Ajouté à cela, une histoire familiale insolite, que les hasards des rencontres sur le chemin de l'émigration a finalement établie en France. Il y a là de quoi édifier un récit dans pareil.

La promesse est tenue sur la construction : chaque chapitre s'ouvre sur une pièce et l'on parcourt la maison, qui est un reflet fidèle des extravagances des personnages, salle après salle, on s'y arrête le temps de l'évocation. Puis on s'y perd… C'est sans doute là que le bât blesse.

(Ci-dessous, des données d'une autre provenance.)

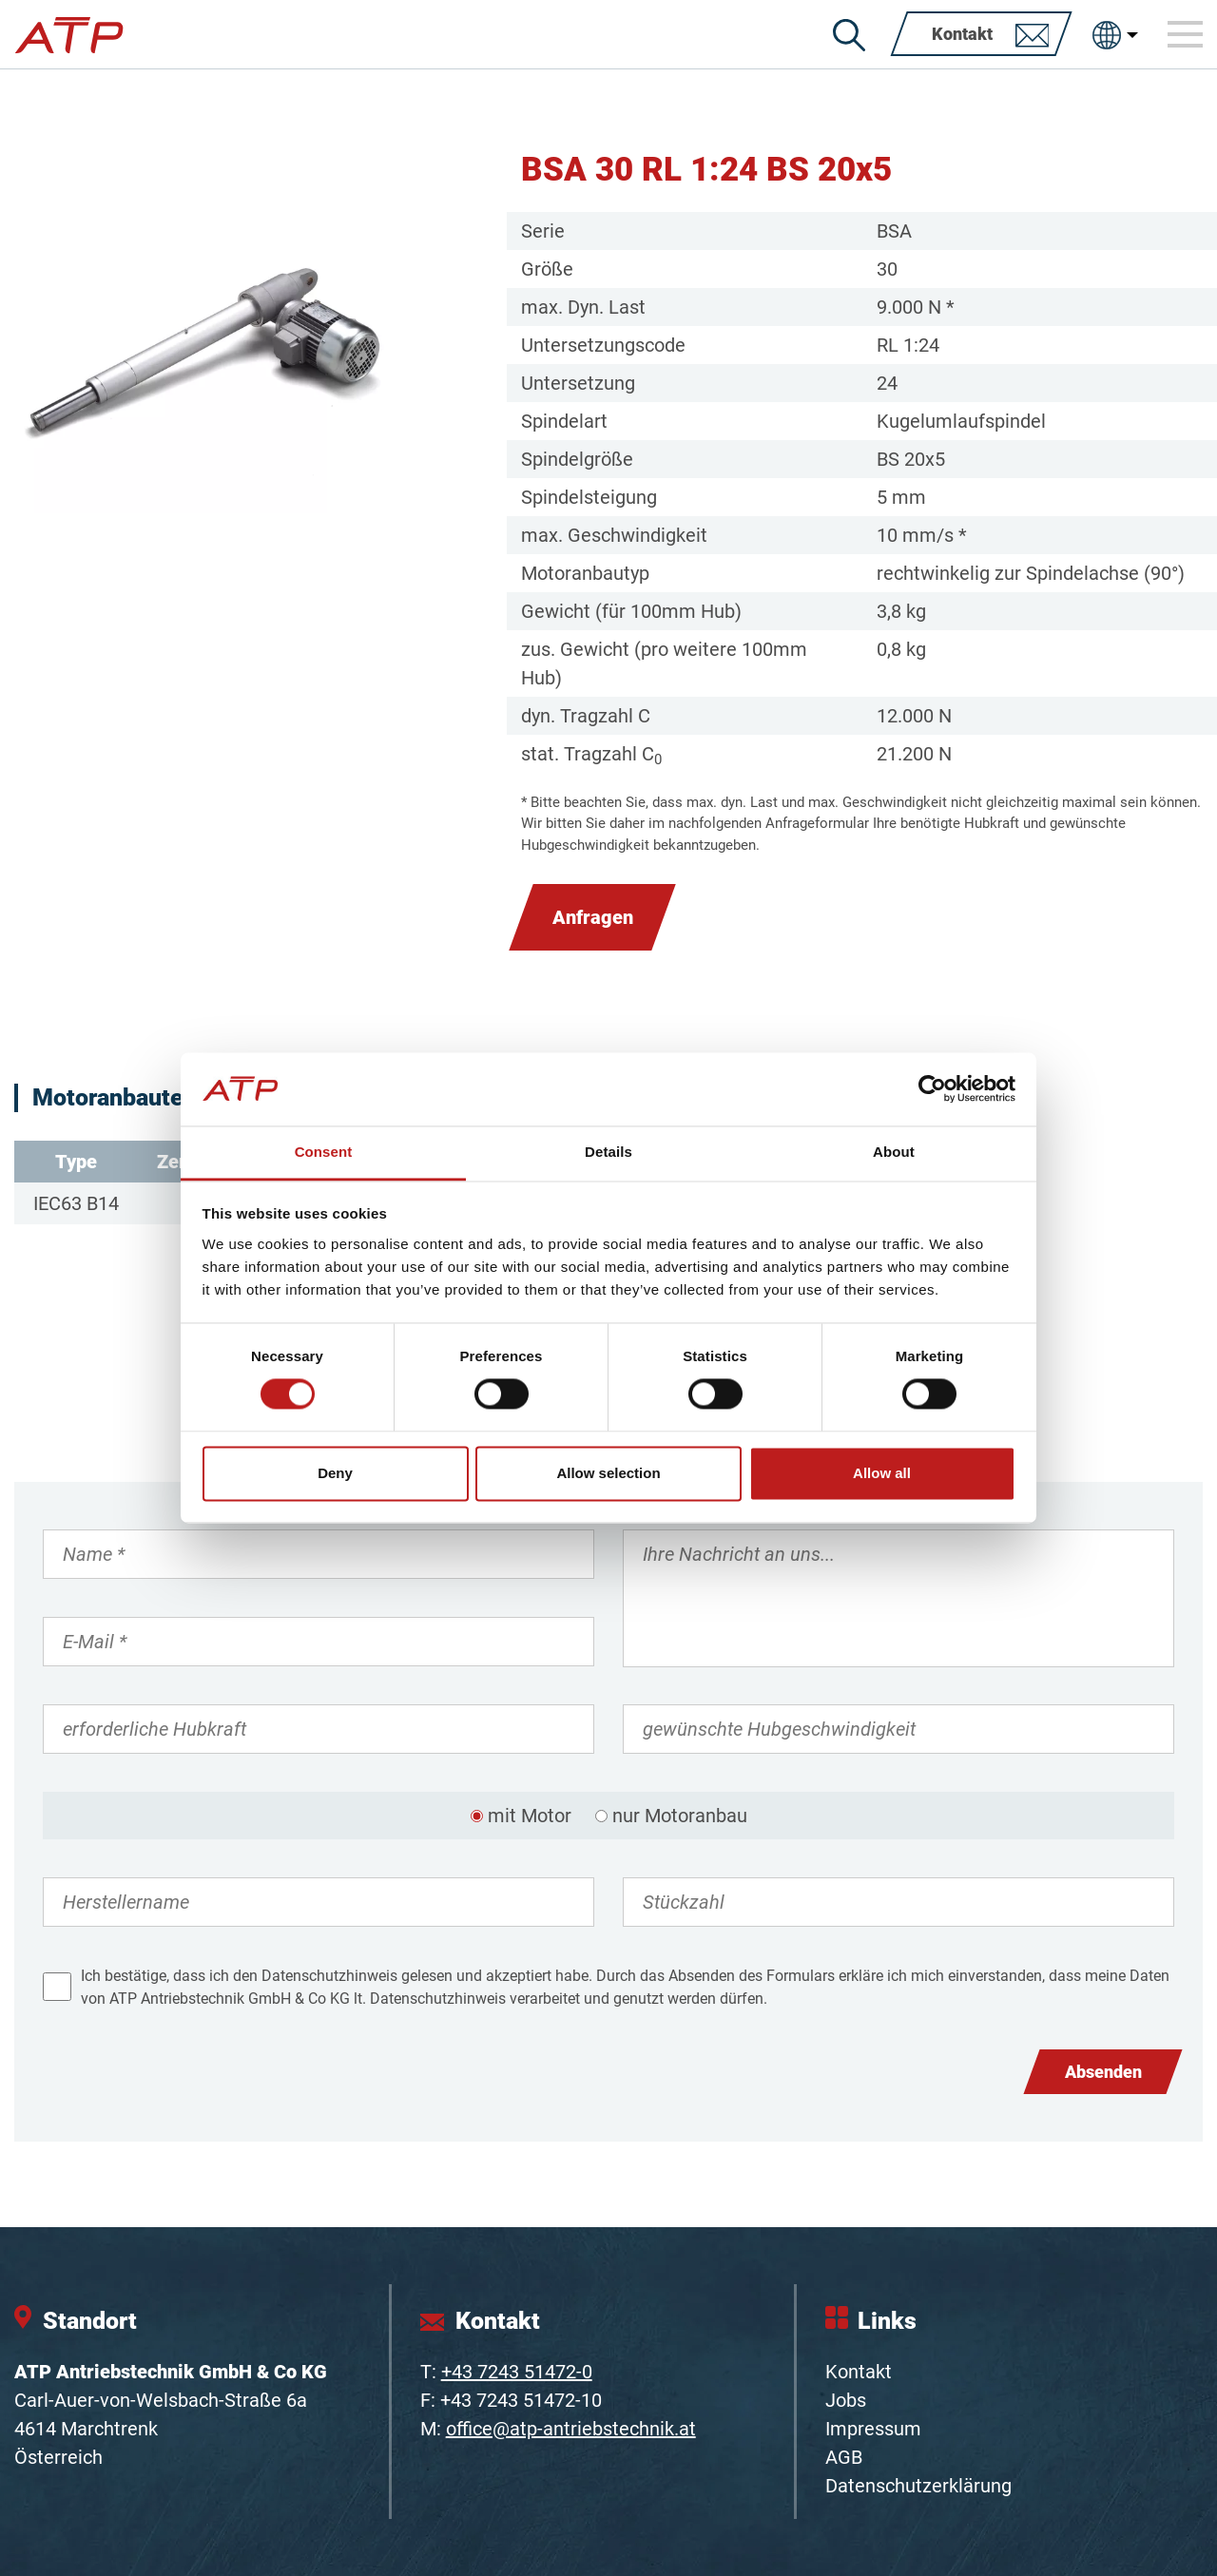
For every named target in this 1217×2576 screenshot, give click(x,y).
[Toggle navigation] (1186, 34)
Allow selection (608, 1473)
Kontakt (858, 2371)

Même quand les personnages sont nombreux on finit le plus souvent par s'y retrouver et faire le lien, ici ça n ‘a pas marché, j'ai jusqu'à la fin du faire des retours en arrière pour replacer chaque personnage sans son histoire et son contexte. C'est l'antithèse de Cent ans de solitude où les personnages recevaient le même prénom à chaque génération : ici, on a plusieurs noms par personnage!

C'est dommage, car les portraits sont en eux mêmes passionnants et leur originalité de pensée constitue un terreau fertile pour des anecdotes incroyables et passionnantes, ce que l'on retiendra sans doute à long terme (dont l'histoire de la planque qui donne son titre au récit).

L'écriture est très agréable et empreinte d'une émotion sincère, sans pudeur superflue, et teintée d'un grand respect pour cette famille atypique.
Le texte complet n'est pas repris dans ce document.